I relate a lot to your story, but I think how it played out for me is very different. But first,sorry to hear that you were bullied, and I’m glad that you found your way and you found your unique strengths and really embraced that. So I was also bullied. I came to Singapore to study, and I think a lot of the podcast people here, if they are regulars, they will know this story. I was also bullied and isolated. I think it really helped me to embrace loneliness in the sense that I started to know what it means to feel alone and to do things alone without other people.
But at the same time, I think the opposite side of that coin was that I become hyper afraid of being alone. So I feel that when I’m alone, it just reminds me of that time that I was rejected and abandoned by everyone. In my secondary school, I would get very scared of loneliness and sometimes I will call people out to go out with me just because I’m scared to go out alone. One way or another, I found a lot of comfort in Dhamma as well. But I think it’s still that weird balance where I feel that yes, Dhamma sometimes nourishes me, but a lot of times I feel it’s just making me more different than everyone else around me and turning me into this weird person again, especially when all around you you see people partying, enjoying the material life, you can seem to stand out like a sore thumb from my personal experience. So how do you reach that good spot in life with loneliness? Kai Xin I think you have also done a lot of different things. So feel free to share your comments as well.
Heng Soon 09:46
I think it was a process of constantly being with Buddhist Fellowship Youth for multiple years. So you know, a lot of people say that when you go to poly that’s when people start drinking and everything and there’s the hype. I was part of the hype actually. So I was lucky to be one of the mascots in the business school and that’s kind of the big thing where like a lot of people know who you are.

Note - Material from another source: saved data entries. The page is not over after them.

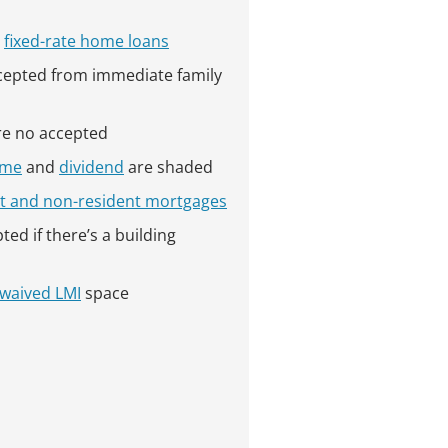
s
fixed-rate home loans
ccepted from immediate family
e no accepted
ome
and
dividend
are shaded
t and non-resident mortgages
ted if there’s a building
waived LMI
space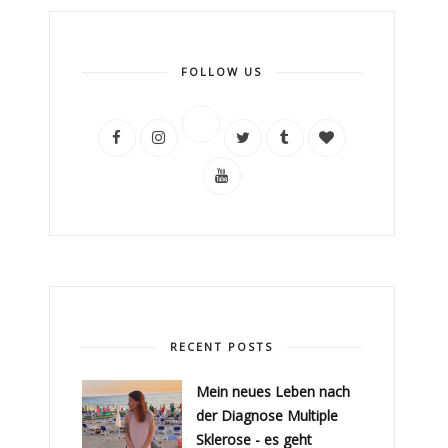
FOLLOW US
RECENT POSTS
Mein neues Leben nach
der Diagnose Multiple
Sklerose - es geht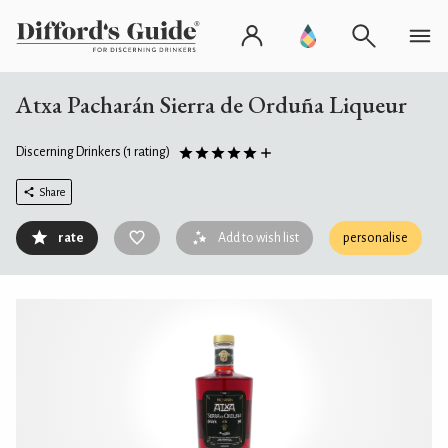
Atxa Pacharán Sierra de Orduña Liqueur
Discerning Drinkers
(1 rating)
Share
rate
Add to wish list
personalise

I was invited to a lot of different things like parties, groups, and camps, but I would just find myself rejecting them. Growing up in secondary school, I was forced to be lonely. And I was forced to find myself, so I found myself at a very early stage.
I think this relates back to the Sutta, about essentialism. Basically, it’s called the Simsapa Sutta. Buddha was walking in a big forest, and a lot of the leaves were dropped on the floor. And then he picked up a handful of leaves. And he said, which is more plentiful? The leaves in my hand or the other leaves on the ground? And and the monks are like, yeah, obviously, the leaves on the floor? And Buddha said, Yeah, I agree that the leaves on the floor are what’s more plentiful. But the leaves in my hands are what you need for this practice, and this is what I teach.
So there are so many things in the world to achieve the experience, but the main thing that the Dhamma practice teaches you is how you understand your mind. So in my mind, after knowing my strengths and weaknesses, and knowing my likes and dislikes, I had a very clear perspective of how I would approach the world. So when people say, oh, let’s go drinking, you know, my self-worth was not like,” oh, no, if I don’t go drinking, or if I say no, then they’re gonna see me less.” I didn’t really care at that point in time. I was like, I know that this is good in the short term, you’re making friends with these people is good. I’ll be seen as more favourable. But what about my long-term? So when I make friends with this, I didn’t want them to continue asking me to drink. So it’s important to set the precedent at the first meeting.
Heng Soon 11:52
People are very scared when they first meet someone. They have to act as a certain way. But Like I don’t care. I’m just myself. And if you like me, sure, let’s vibe, let’s hang out. If you don’t, that’s fine. I don’t hate you for it. That’s just your preference, right? Your perspective, what interests you is this, and for me, it’s a completely opposite side. That’s fine. Yeah. So I didn’t really face like, oh no, people don’t like me, it was more subtle.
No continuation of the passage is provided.